Nie. Nic tych rzeczy. Wszystko dzieje się w mojej głowie, gdy robię zakupy lub zaglądam do lodówki. Jeśli ma się duże doświadczenie i dobrą pamięć smakową, to można wyczarować coś z niczego. (śmiech) Tak, na poważnie. Nie można niczego stworzyć bez doświadczenia smaku. Dlatego tak inspirujące są podróże kulinarne, próbowanie połączeń smakowych tam, gdzie one powstały. Można bez tego próbować odtworzyć przepis, ale proszę mi uwierzyć, nigdzie tak nie smakuje makaron aglio olio jak we Włoszech. I nie dlatego, że nie umiemy ugotować makaronu z czosnkiem i oliwą, ale dlatego, że całe otoczenie, sposób celebrowania posiłku, radość ze wspólnego stołu, wszystko to wpływa na nasz smak. Jedzenie jest bardzo sensoryczne. Jemy oczami, uszami, węchem, a na końcu językiem. Jedzenie wymaga też czasu, aby nasz mózg zdążył odebrać wszystkie sygnały zmysłowe i je zapisał. Dlatego pewnie szybkie pochłanianie jedzenia ludziom nie służy. 

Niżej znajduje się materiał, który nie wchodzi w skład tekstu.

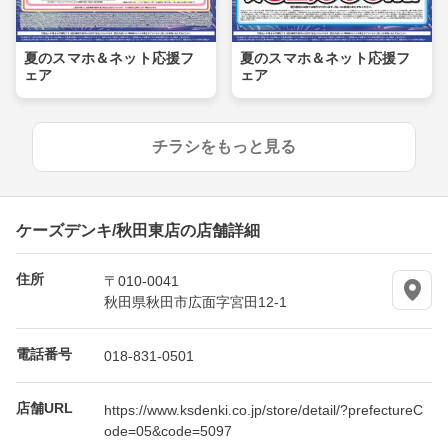
夏のスマホ＆ネット応援フ
夏のスマホ＆ネット応援フ
ェア
ェア
チラシをもっと見る
ケーズデンキ/秋田東店の店舗詳細
住所
〒010-0041
秋田県秋田市広面字宮田12-1
電話番号
018-831-0501
店舗URL
https://www.ksdenki.co.jp/store/detail/?prefectureC
ode=05&code=5097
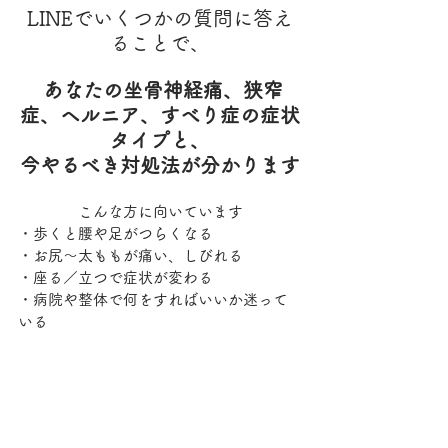
LINEでいくつかの質問に答え
ることで、
あなたの坐骨神経痛、狭窄
症、ヘルニア、すべり症の症状
タイプと、
今やるべき対処法が分かります
こんな方に向いています
・歩くと腰や足がつらくなる
・お尻〜太ももが痛い、しびれる
・座る／立つで症状が変わる
・病院や整体で何をすればいいか迷って
いる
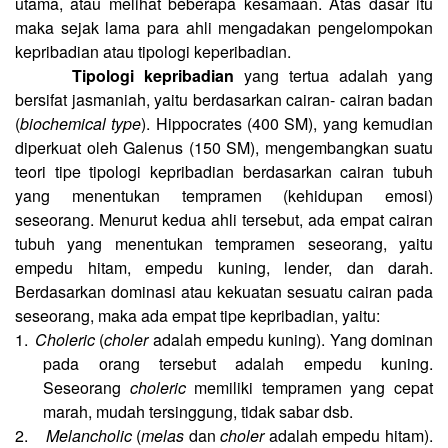
utama, atau melihat beberapa kesamaan. Atas dasar itu
maka sejak lama para ahli mengadakan pengelompokan
kepribadian atau tipologi keperibadian.
Tipologi kepribadian
yang tertua adalah yang
bersifat jasmaniah, yaitu berdasarkan cairan- cairan badan
(
biochemical type
). Hippocrates (400 SM), yang kemudian
diperkuat oleh Galenus (150 SM), mengembangkan suatu
teori tipe tipologi kepribadian berdasarkan cairan tubuh
yang menentukan tempramen (kehidupan emosi)
seseorang. Menurut kedua ahli tersebut, ada empat cairan
tubuh yang menentukan tempramen seseorang, yaitu
empedu hitam, empedu kuning, lender, dan darah.
Berdasarkan dominasi atau kekuatan sesuatu cairan pada
seseorang, maka ada empat tipe kepribadian, yaitu:
1.
Choleric
(
choler
adalah empedu kuning). Yang dominan
pada orang tersebut adalah empedu kuning.
Seseorang
choleric
memiliki tempramen yang cepat
marah, mudah tersinggung, tidak sabar dsb.
2.
Melancholic
(
melas
dan
choler
adalah empedu hitam).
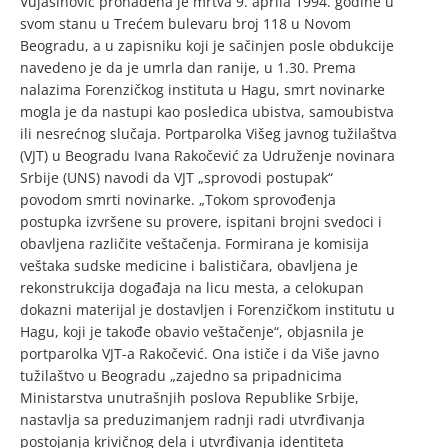
Vujasinović pronađena je mrtva 9. aprila 1994. godine u
svom stanu u Trećem bulevaru broj 118 u Novom
Beogradu, a u zapisniku koji je sačinjen posle obdukcije
navedeno je da je umrla dan ranije, u 1.30. Prema
nalazima Forenzičkog instituta u Hagu, smrt novinarke
mogla je da nastupi kao posledica ubistva, samoubistva
ili nesrećnog slučaja. Portparolka Višeg javnog tužilaštva
(VJT) u Beogradu Ivana Rakočević za Udruženje novinara
Srbije (UNS) navodi da VJT „sprovodi postupak“
povodom smrti novinarke. „Tokom sprovođenja
postupka izvršene su provere, ispitani brojni svedoci i
obavljena različite veštačenja. Formirana je komisija
veštaka sudske medicine i balističara, obavljena je
rekonstrukcija događaja na licu mesta, a celokupan
dokazni materijal je dostavljen i Forenzičkom institutu u
Hagu, koji je takođe obavio veštačenje“, objasnila je
portparolka VJT-a Rakočević. Ona ističe i da Više javno
tužilaštvo u Beogradu „zajedno sa pripadnicima
Ministarstva unutrašnjih poslova Republike Srbije,
nastavlja sa preduzimanjem radnji radi utvrđivanja
postojanja krivičnog dela i utvrđivanja identiteta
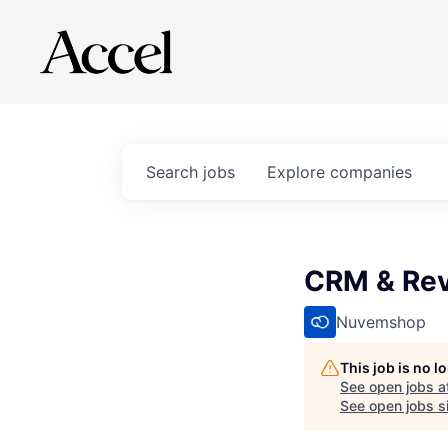
Search
jobs
Explore
companies
CRM & Re
Nuvemshop
This job is no 
See open jobs a
See open jobs si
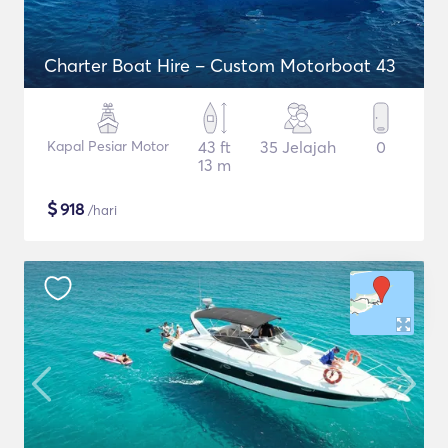
Charter Boat Hire – Custom Motorboat 43
Kapal Pesiar Motor
43 ft
35 Jelajah
0
13 m
$
918
/hari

W jakim kraju lubi pan jeść? 

To nie kraj, ale cały kontynent. (śmiech) Uwielbiam Azję, wszerz i wzdłuż. W kuchni Europejskiej kocham Włochy. I nie tyle z powodu potraw, ale z powodu formy celebrowania. Wracając do Azji, to kocham kuchnię malezyjską, absolutnie mnie rozwala. No i chińską. W przypadku kuchni chińskiej to występuje tam taka różnorodność, że można by opowiadać godzinami. Ostatnio byłem w Japonii i zwariowałem na punkcie ich kuchni. Choć jest mniej różnorodna, zakochałem się do szaleństwa. Jednak najbardziej kocham Malezję. 

Ulubione danie Tomasza Jakubiaka to?

Kanapka. Kanapką można mnie kupić. Po pierwsze każda kanapka zrobiona przez kogoś innego lepiej smakuje. Po drugie uwielbiam połączenie pieczywa i przeróżnych dodatków. Coś chrupkiego, coś konkretnego. Jakiś sos, jakieś warzywa. Tak, kanapka to zdecydowanie moje ulubione danie. Pewnie dlatego tak mnie zachwyciły uliczne stragany Penang, gdzie robią najlepsze kanapki świata. Ta malezyjska wyspa to światowe centrum street foodu. Tam jeżdżą wszyscy wielcy szefowie kuchni, by zbierać nowe doświadczenia smakowe. I ja też jestem pod wrażeniem smaków i tych niezwykłych skojarzeń, jakie tam próbowałem. 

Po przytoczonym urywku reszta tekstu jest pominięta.